4Add response caching~5 min
Real APIs cost money and have rate limits. Cache identical lookups. For a session-scoped cache, just use a dict:
from time import time
_CACHE: dict[str, tuple[float, dict]] = {}
_CACHE_TTL_SECONDS = 3600 # 1 hour — adjust for compliance freshness requirements
def _cache_get(name: str) -> dict | None:
key = name.strip().lower()
if key not in _CACHE:
return None
ts, value = _CACHE[key]
if time() - ts > _CACHE_TTL_SECONDS:
del _CACHE[key]
return None
return value
def _cache_set(name: str, value: dict) -> None:
_CACHE[name.strip().lower()] = (time(), value)Wire it into lookup_sanctions_hit — at the top, before any API call:
cached = _cache_get(name)
if cached is not None:
return {**cached, "from_cache": True}And before each successful return, add _cache_set(name, result):
# Replace the no-match return:
no_match = {
"match": False,
"name_queried": name,
"screened_sources": "OpenSanctions aggregated (250+ sources)",
"recommended_action": "proceed-with-standard-cdd",
}
_cache_set(name, no_match)
return no_match
# And the hit return:
hit = { ... existing dict ... }
_cache_set(name, hit)
return hitCache too long → you miss a fresh sanctions designation. Cache too short → you blow rate limits and cost money. 1 hour is fine for live screening; 0 (no cache) for transaction-monitoring alerts. Make the TTL explicit in the audit log so a regulator can see when a cached vs fresh reading was used.

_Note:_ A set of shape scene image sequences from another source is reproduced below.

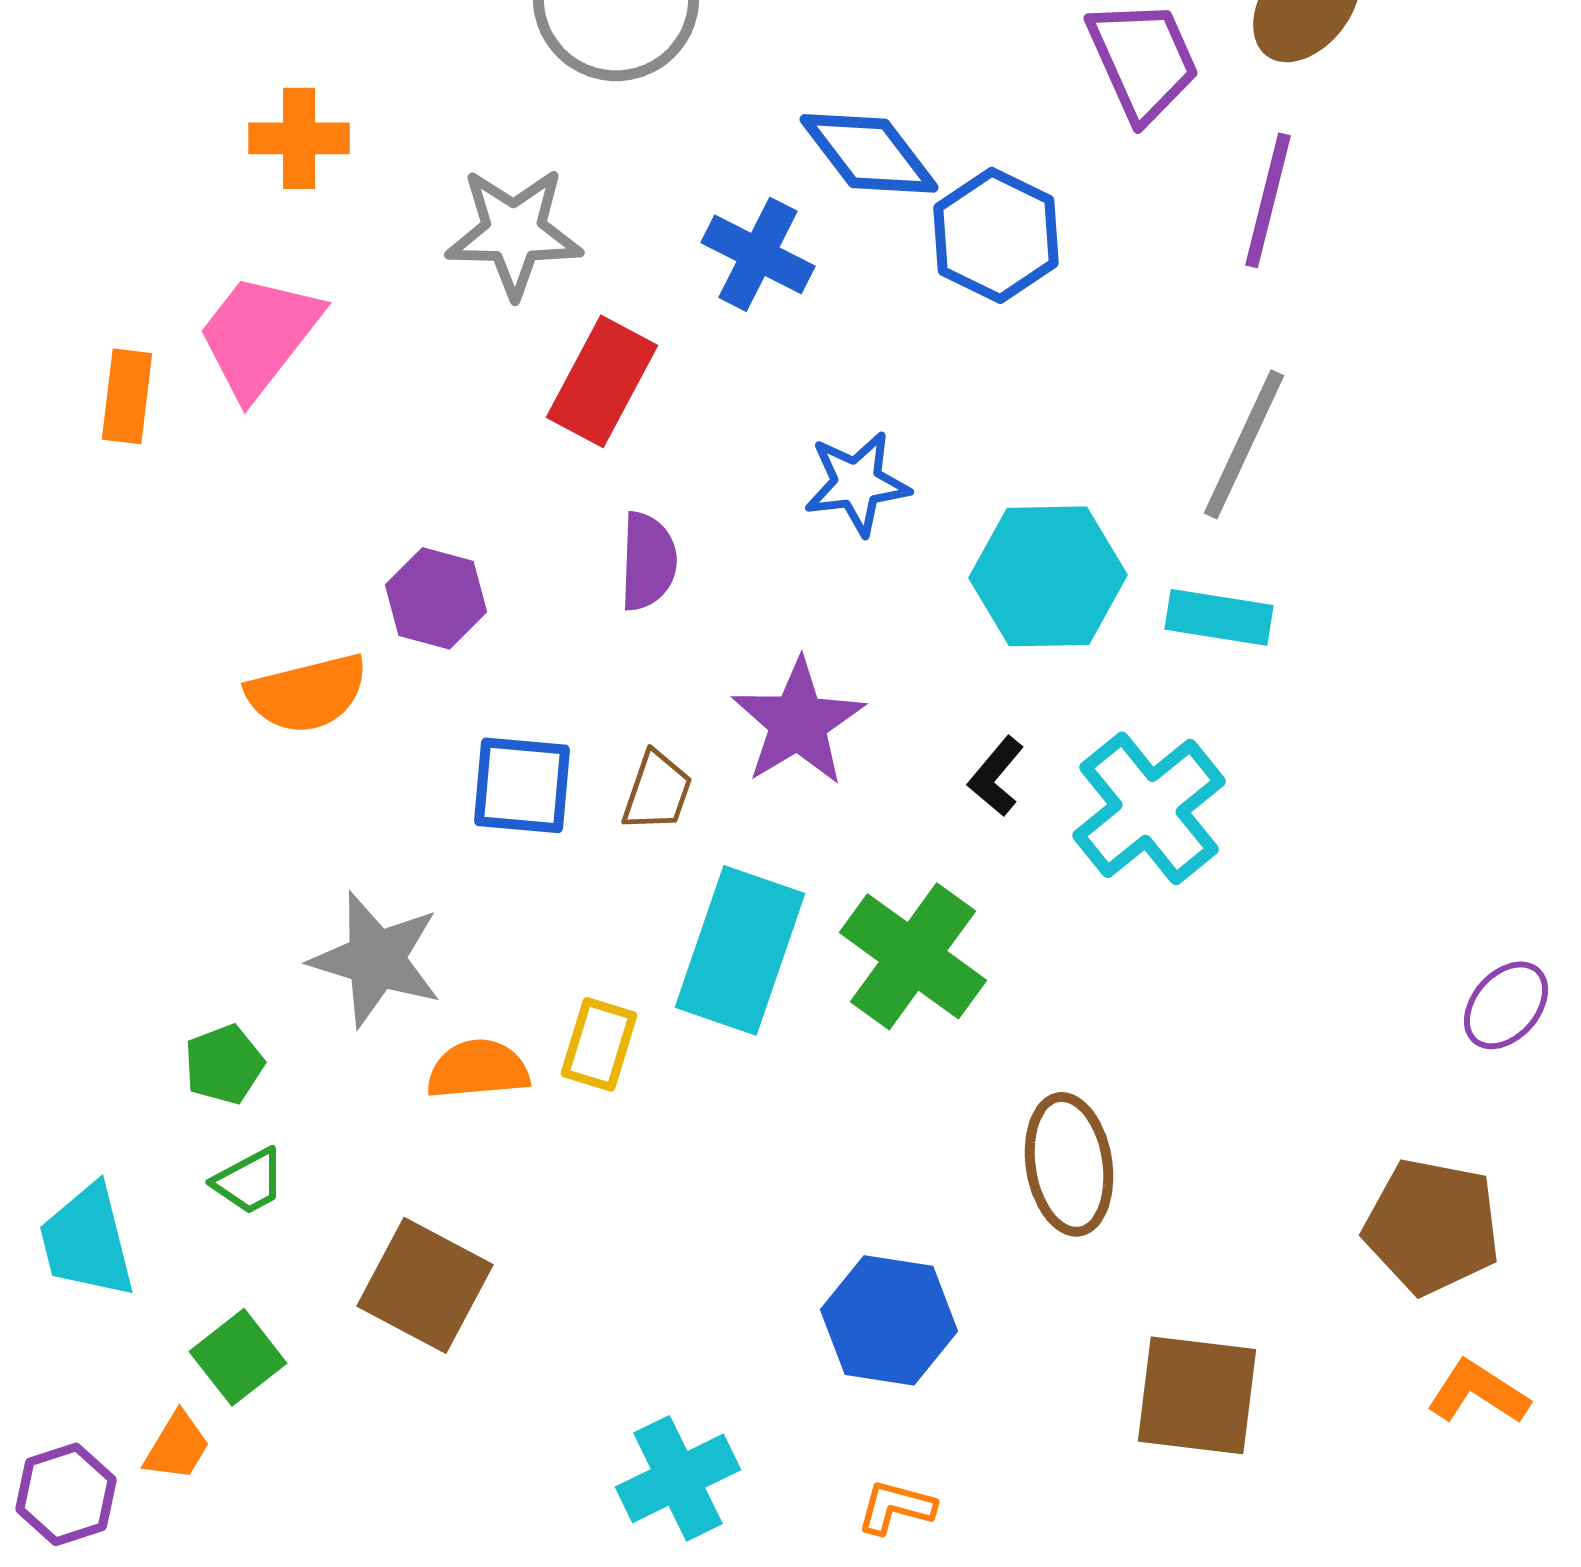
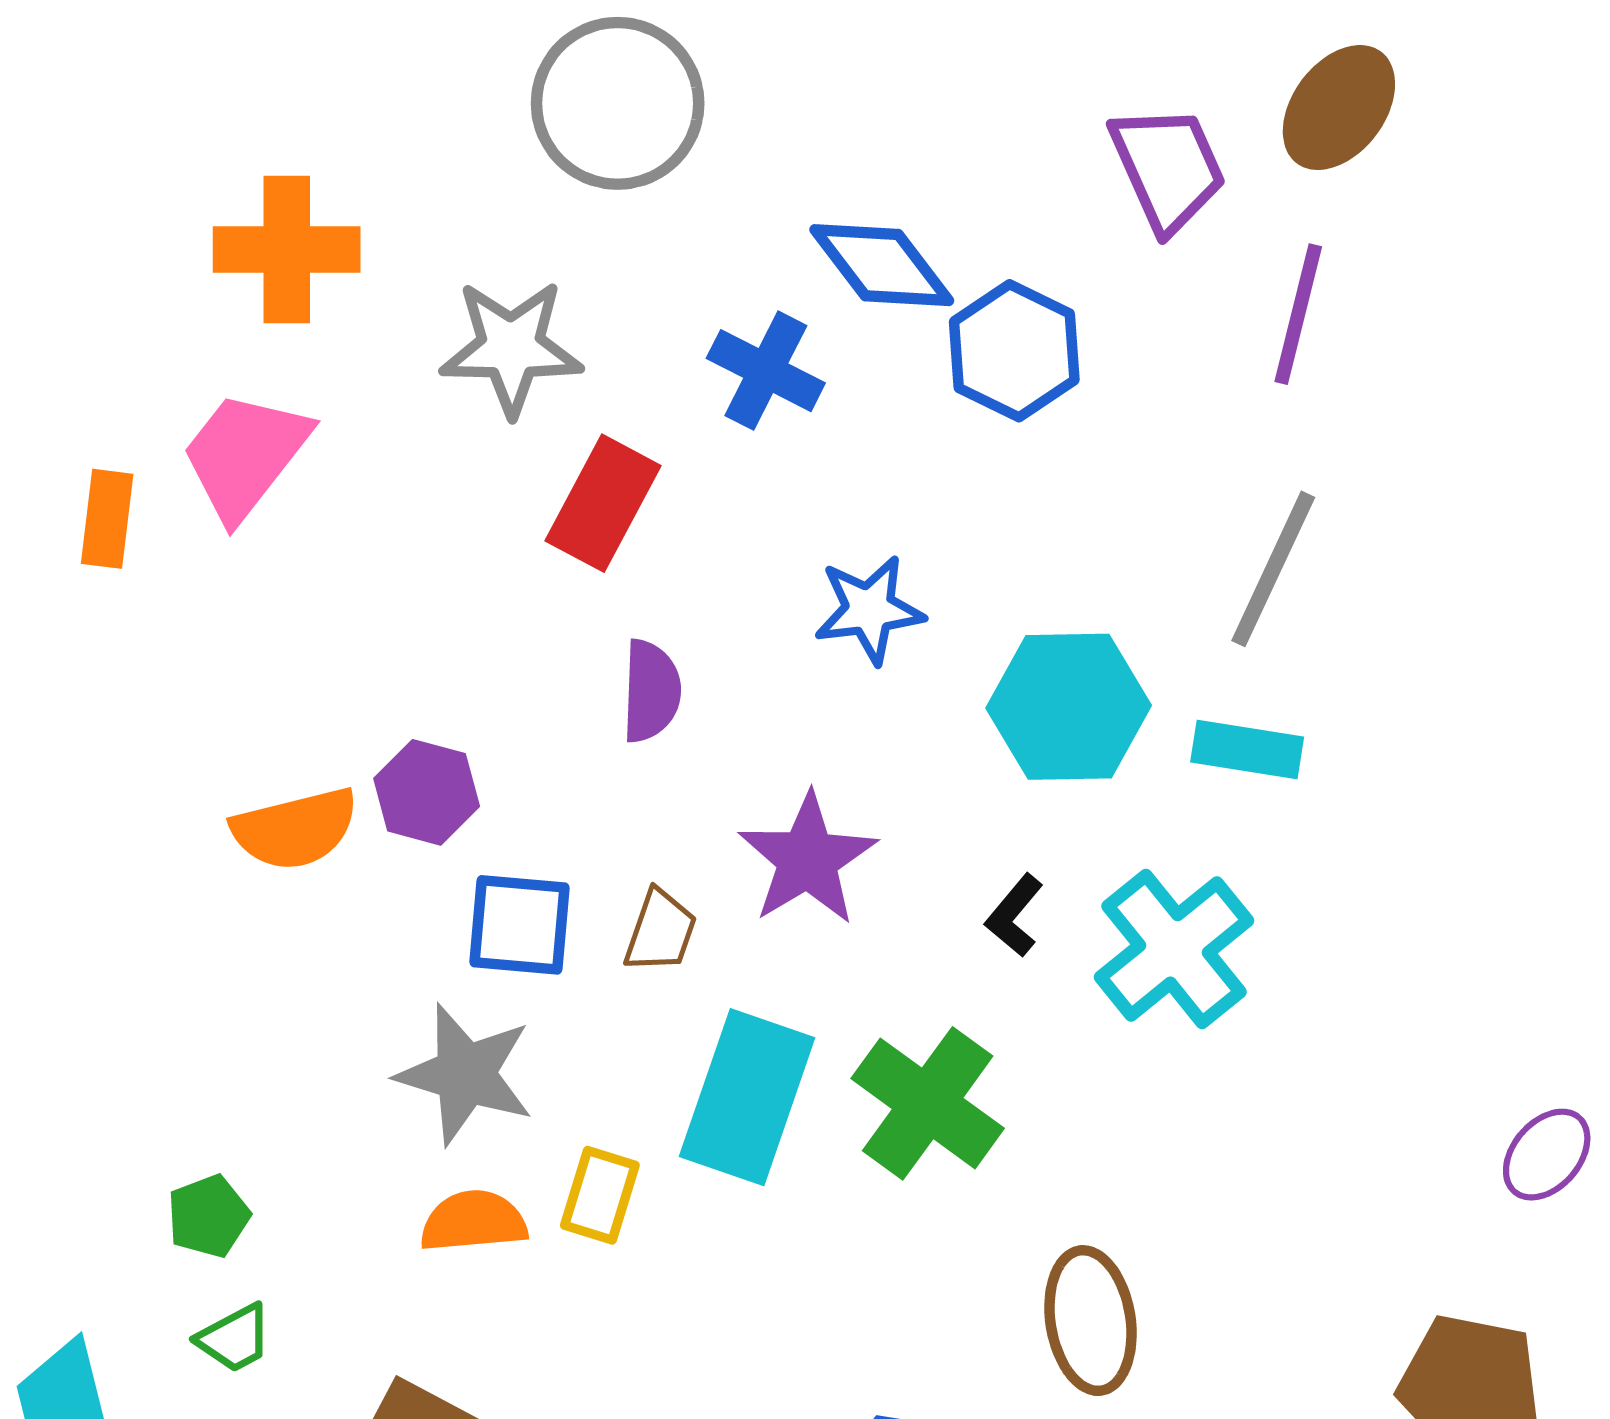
orange cross: (299, 138) -> (287, 249), size x1.4
purple hexagon: (436, 598) -> (427, 792), moved
gray star: (376, 959) -> (465, 1074), moved

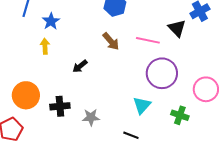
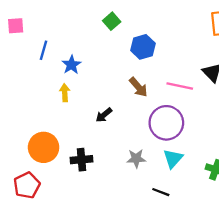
purple circle: (162, 73) -> (166, 123), moved
gray star: (91, 117) -> (136, 159), moved

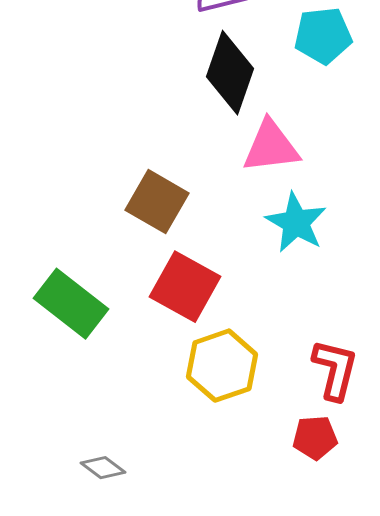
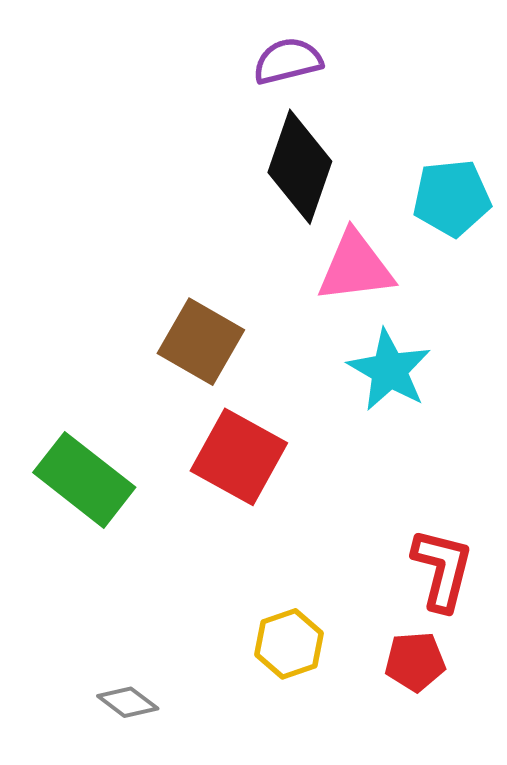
cyan pentagon: (323, 36) -> (452, 198), moved
yellow hexagon: (222, 366) -> (289, 644), moved, size x0.7

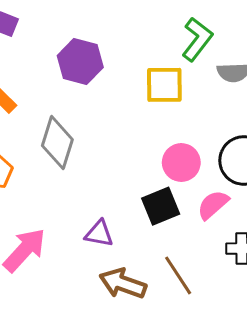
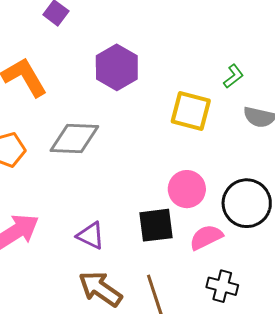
green L-shape: (197, 39) -> (233, 76), size x0.6
gray diamond: (57, 143) -> (74, 138), turned 60

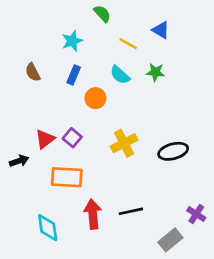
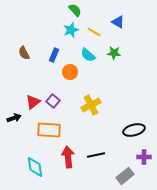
cyan star: (72, 41) -> (71, 30), moved
black ellipse: (173, 151) -> (134, 130), moved
purple cross: (196, 214) -> (144, 157), turned -32

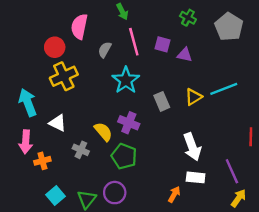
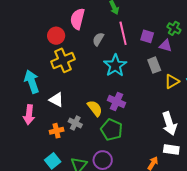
green cross: (188, 18) -> (174, 28), moved
gray rectangle: (162, 101) -> (154, 65), moved
orange cross: (42, 161) -> (57, 131), moved

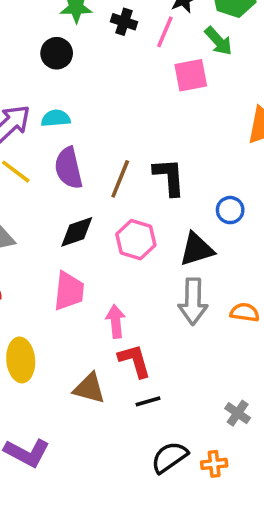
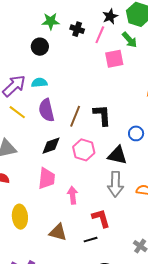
black triangle: (197, 249) -> (117, 155), turned 30
red L-shape: (135, 361) -> (101, 218), moved

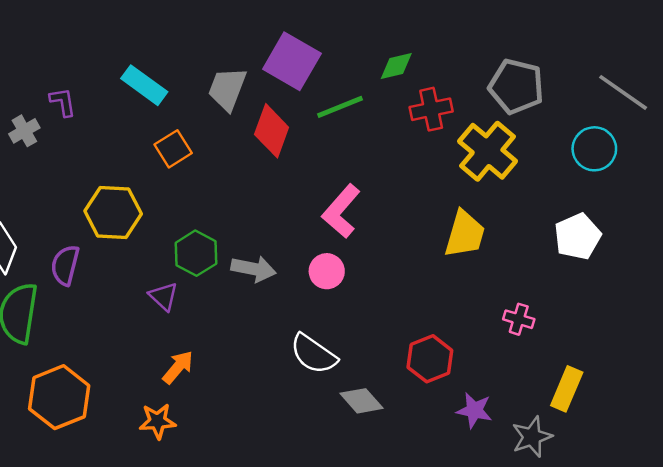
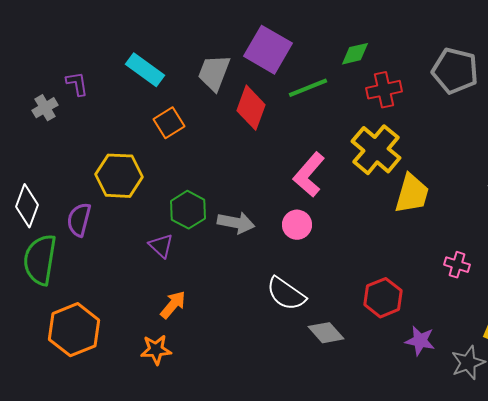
yellow cross: (488, 151) -> (376, 150), moved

5Test the failure modes deliberately~8 min
The point of this exercise is the failure modes. Force each one:
1Force a timeout
Change the timeout in your httpx.post call from 5.0 to 0.001. Restart, run a screening. The tool will return the degraded-reading fallback. Watch how Claude handles it — usually it says "the screening was degraded, recommending manual review" and surfaces the limitation transparently.
Revert the timeout.
2Force a 4xx
Change OPENSANCTIONS_BASE to "https://api.opensanctions.org/nope". The API will return 404. Watch the fallback fire. Notice the degraded reading flag in the result, and how Claude surfaces it.
Revert.
3Test the cache
Run the same name twice in succession in Claude. Watch the tool-call detail — the second call's response includes "from_cache": true. Latency is markedly lower.
4Add observability
If you added the audit logging from the main tutorial's "break it" section, log the full path here: cache hit vs miss, API status code or exception class, fallback used or not, latency. This is the substrate for a real compliance audit log.
logging.info(
"sanctions_screening name=%s outcome=%s source=%s latency_ms=%d",
name, result.get("match"), "cache" if cached else "api", elapsed_ms,
)What you can now say in the interview
"I wired my sanctions-screening tool to a real public API — OpenSanctions — to learn what production tool design looks like. Five patterns that matter. One, explicit timeouts on every external call so a slow upstream can't hang the agent. Two, structured error returns instead of raised exceptions, so the model sees the failure and can choose a different path. Three, a fail-safe default: when screening fails, the recommendation is always 'escalate to human,' never 'proceed' — in compliance, ambiguity defaults to more review, never less. Four, a local fallback that explicitly marks itself as a 'degraded reading' with a flag the model and the audit log can see, so a regulator knows when a fallback was used and that a re-screen was committed to. Five, a TTL'd cache to respect rate limits, but a deliberate decision about TTL — short enough that fresh sanctions designations aren't missed. Every external system you wrap in a tool needs to think through these five things, or the agent silently inherits the upstream's flakiness."